El Cannabis Medicinal y las alternativas ricas en Cannabidiol (CBD) contra el glaucoma se abren paso cada vez con más fuerza dentro de la medicina convencional. Gracias al gran número de efectos beneficiosos sobre nuestra salud, el CBD se presenta como una alternativa muy viable para el manejo de diferentes condiciones y enfermedades, dentro de estas destacan sus efectos sobre el Glaucoma, enfermedad causante de ceguera irreversible.

En personas con glaucoma, la presión ejercida sobre el ojo puede ocasionar tantos daños a los nervios que se llegan a producir puntos ciegos dentro del campo visual de los pacientes, lamentablemente, una vez que el daño se ha producido, éste se vuelve irreversible, ocasionando una ceguera completa.

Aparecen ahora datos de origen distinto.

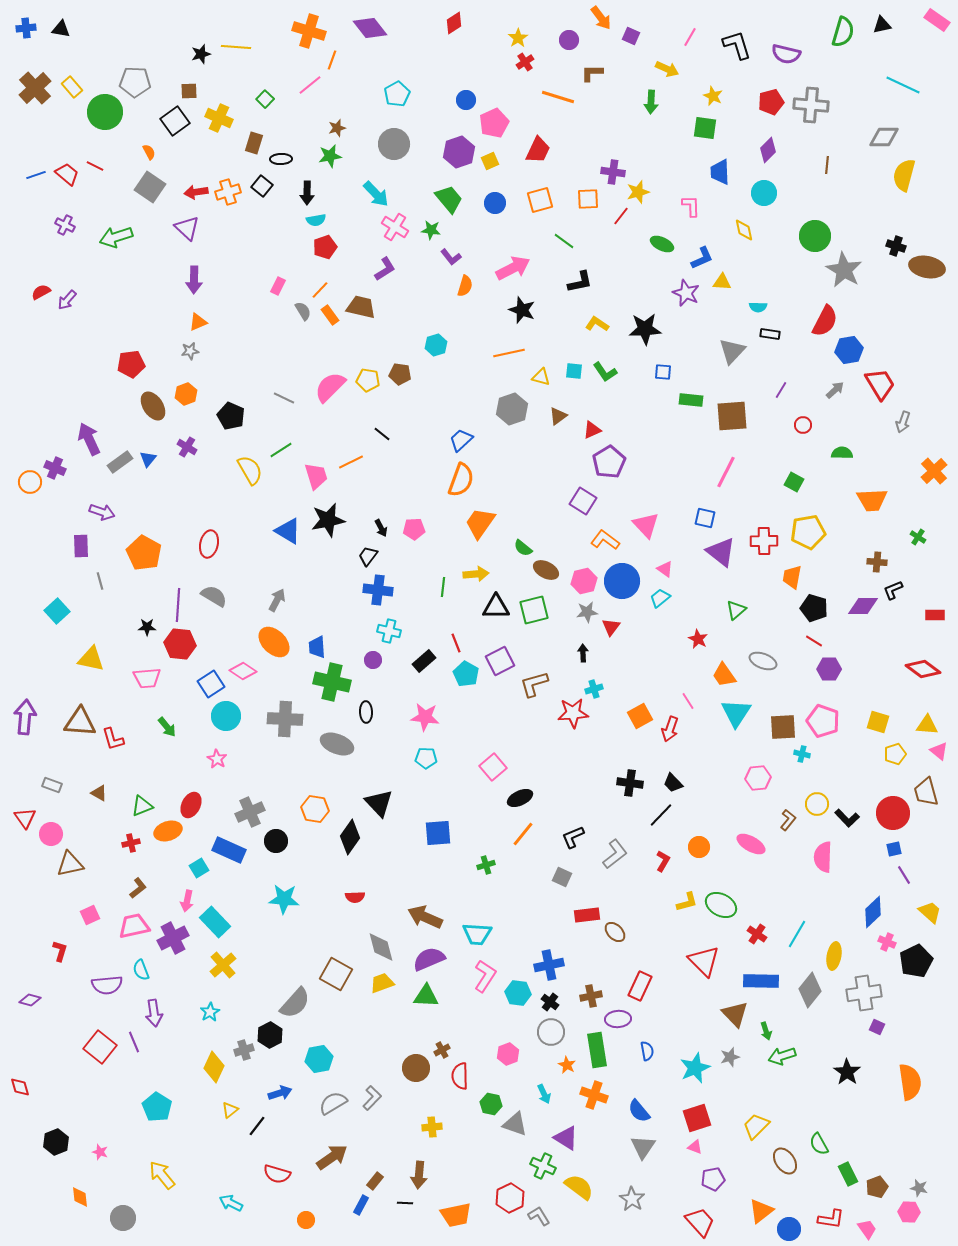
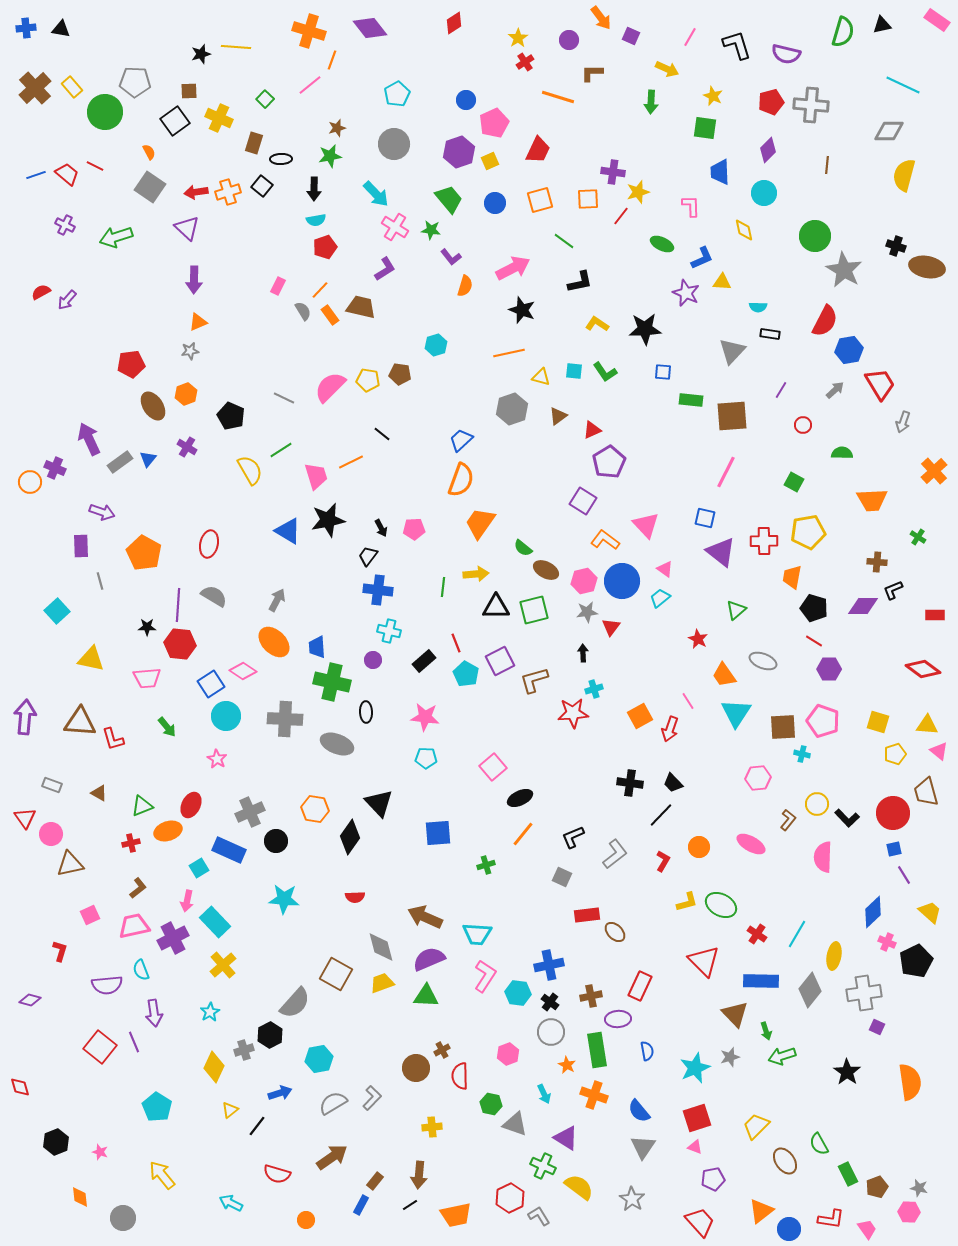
gray diamond at (884, 137): moved 5 px right, 6 px up
black arrow at (307, 193): moved 7 px right, 4 px up
brown L-shape at (534, 684): moved 4 px up
black line at (405, 1203): moved 5 px right, 2 px down; rotated 35 degrees counterclockwise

El glaucoma probablemente tiene muchas causas. Muchos científicos creen que está estrechamente relacionado con el estrés y los problemas nutricionales, o con trastornos como la diabetes y la hipertensión. Algunos sospechan que cantidades excesivas de ácido glutámico, un aminoácido no esencial también conocido como glutamato, pueden estar involucradas. El glaucoma también se ha relacionado con una deficiencia de óxido nítrico, una molécula que es crítica para la salud de los vasos sanguíneos.

Al día de hoy se conoce un gran número de alternativas farmacológicas para el tratamiento de esta enfermedad, incluida la cirugía. Desafortunadamente, éstas podrían perder su efectividad a lo largo del tratamiento.

Es en este punto donde el Cannabis Medicinal hace su aparición:

El Cannabidiol o CBD, es un compuesto cannabinoide encontrado en las plantas de cepas muy especiales conocidas como cáñamo industrial, capaces de producir concentraciones muy altas de este compuesto, y por otro lado, concentraciones muy bajas (<0.2%) de THC (molécula psicotrópica).

Históricamente, el cannabis medicinal ha sido una de las opciones más utilizadas y conocidas por el público en general para el manejo de esta enfermedad debido al efecto del THC sobre los vasos sanguíneos oculares. (El THC produce una disminución en la presión sanguíneo, ante el cuál los vasos sanguíneos tienden a incrementar en su diámetro para tratar de compensar dicho fenómeno)
El CBD ha sido estudiado por su gran potencial como antioxidante, antiinflamatorio, antiemético y antiepiléptico, entre otros.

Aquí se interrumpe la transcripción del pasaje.